Provides access to the OSX Keychain, so you can keep your secure / encrypted passwords out of your scripts. Especially handy if you’re sharing the code with others — you don’t have to worry about editing out your passwords.

# Set a password, either from the IDE or from a script, however you want.
# It will show up in Keychain.app immediately.
keyring.set_password('example.com', 'n8henrie', 'my_password')
# Retrieve it later
pass = keyring.get_password('example.com', 'n8henrie')
# Or, if you want to also mask your username
user = keyring.get_password('example.com', 'user')
pass = keyring.get_password('example.com', user)

iPython

I have a hard time describing it, but it’s fundamental to my workflow. iPython provides an excellent IDE with code completion, history, autoindentation, access to the shell, logging your work (at any point %logstart ~/Desktop/my_script.py and your hard work will be preserved).

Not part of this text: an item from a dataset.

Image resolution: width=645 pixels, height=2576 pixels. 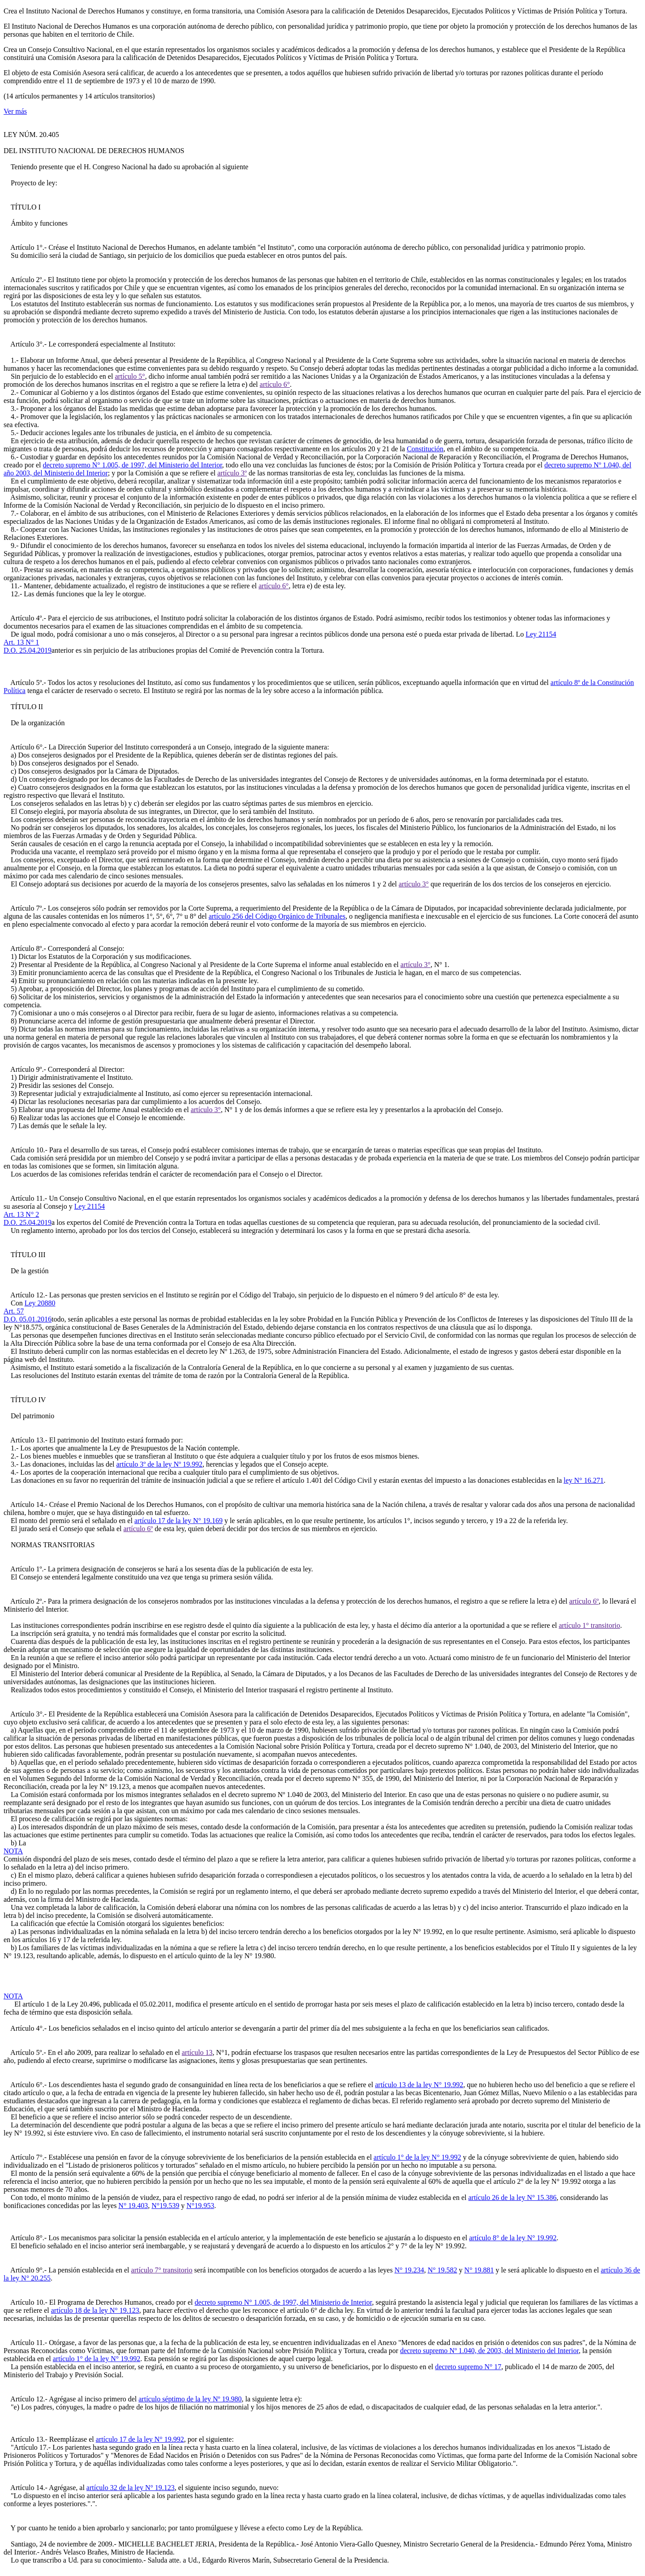 What do you see at coordinates (417, 2157) in the screenshot?
I see `artículo 1° de la ley N° 19.992` at bounding box center [417, 2157].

The iPython Notebook is entirely different, but even more exciting — provides the in-browser IDE that you can work on piece by piece, running each segment of your script to get it right, displaying images and plots inline… just unreal. Then you can export your entire masterpiece as html and share it in a way that anyone can not only read like any other website, but if they also have iPython (and you provide a link to the notebook) they can also execute and tweak the code you used to make it. I probably read the thoughts of a hundred people trying to explain why they thought it was so awesome before I finally gave it a shot… and it to me it really every bit as amazing as they tried to convey.

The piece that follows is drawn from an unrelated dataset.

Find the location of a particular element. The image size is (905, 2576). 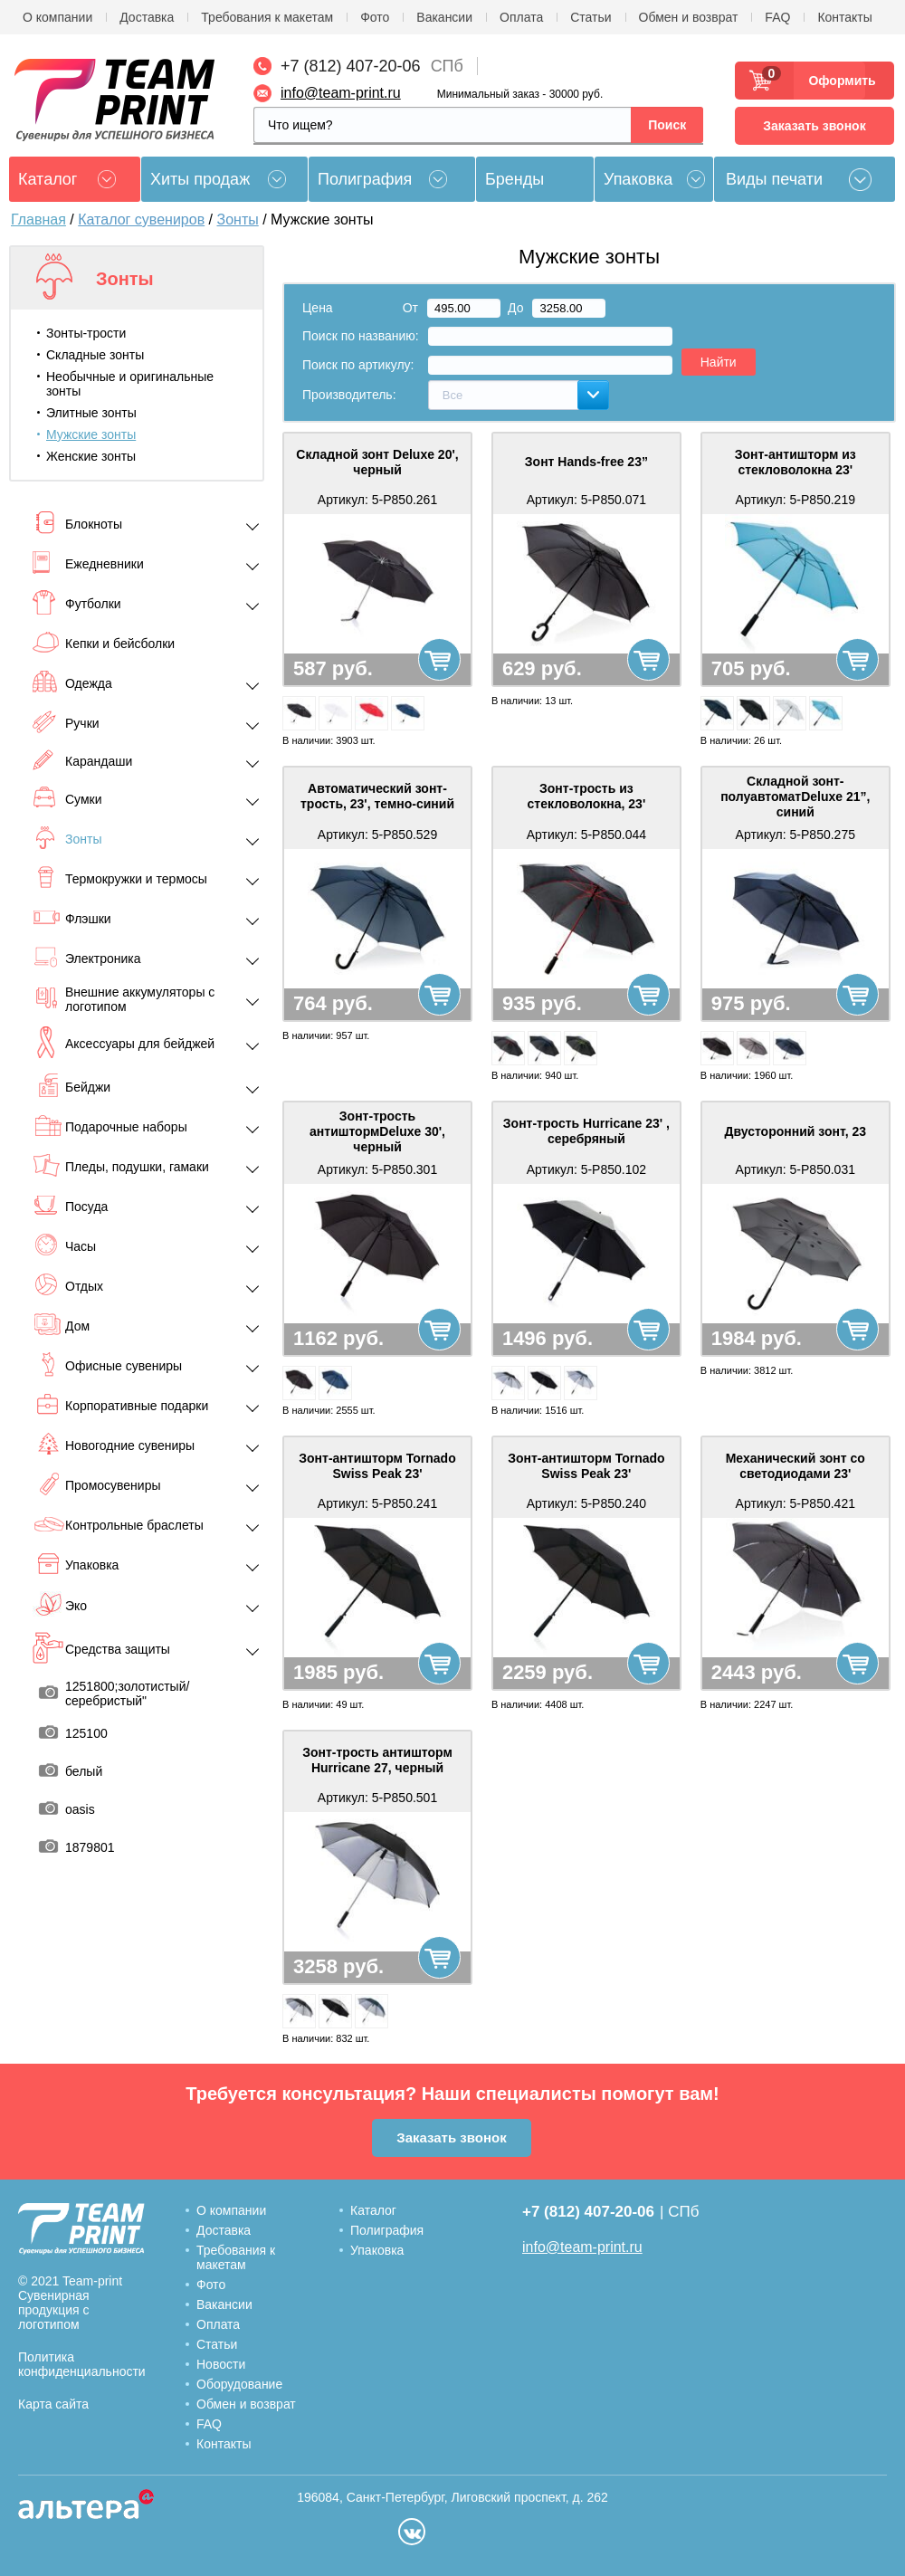

Оформить is located at coordinates (836, 80).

Pandas (including its implementations of matplotlib, numpy, etc.)

Code-based spreadsheeting on steroids. Imports excel, csv, and html based tables in a flash. Transform then, do some basic stats, and make some plots in no time. Highly recommended to use with iPython Notebook. For example, even at my amateurish level, in under 15 minutes I was able to figure out how to import my entire Mint transaction history (conveniently downloadable as a .csv) and plot my spending history at a given establishment over time for the last several years.

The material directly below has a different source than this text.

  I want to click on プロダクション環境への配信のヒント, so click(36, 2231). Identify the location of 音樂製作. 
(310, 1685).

# My monthly spending on the iTunes Store.
# Axes intentionally omitted :S
import pandas as pd
df = pd.DataFrame.from_csv('mint_transactions.csv')
apple = df[df['Description'].str.contains('iTunes')]
monthly = apple.resample(rule = 'M', how = 'sum')
monthly.plot(kind = 'bar', legend = None)

facepy

Wrapper for Facebook API

# Get my most recent Facebook posts
graph = facepy.GraphAPI(my_api_key)
graph.get('me/posts')

# How many FB friends do I have?
len(graph.get('me/friends')['data'])

icalendar

The basis of my icsConverterWebapp stuff. Lets me import / manipulate / export iCalendar files (the file format, not talking about Apple iCal).

mutagenx

Manipulate audio file metadata. Really nice for batch file renaming when you have 300 files from some podcast that are all named file_1.mp3 file_2.mp3… and yet in iTunes you can see that they have descriptive titles embedded in the file somewhere…

from mutagex.easyid3 import EasyID3

audio = EasyID3('my_file.mp3')

# Show all metadata
audio.pprint()

# Show specific metadata bits
print(audio['title'])
print(audio['genre'])

# Manipulate
audio['title'] = "New Title"
audio.save()

Pushover

Wrapper for the Pushover API, which I use to have my scripts send me push notifications. Note that URLs in the push notifications are clickable, making for a whole world of possibilities with x-callback-url schemes.

Libraries that I want to learn to use at some point

Flask

Lightweight web framework

FuzzyWuzzy

Fuzzy string matching

Vincent

Pretty graphs and Python map making.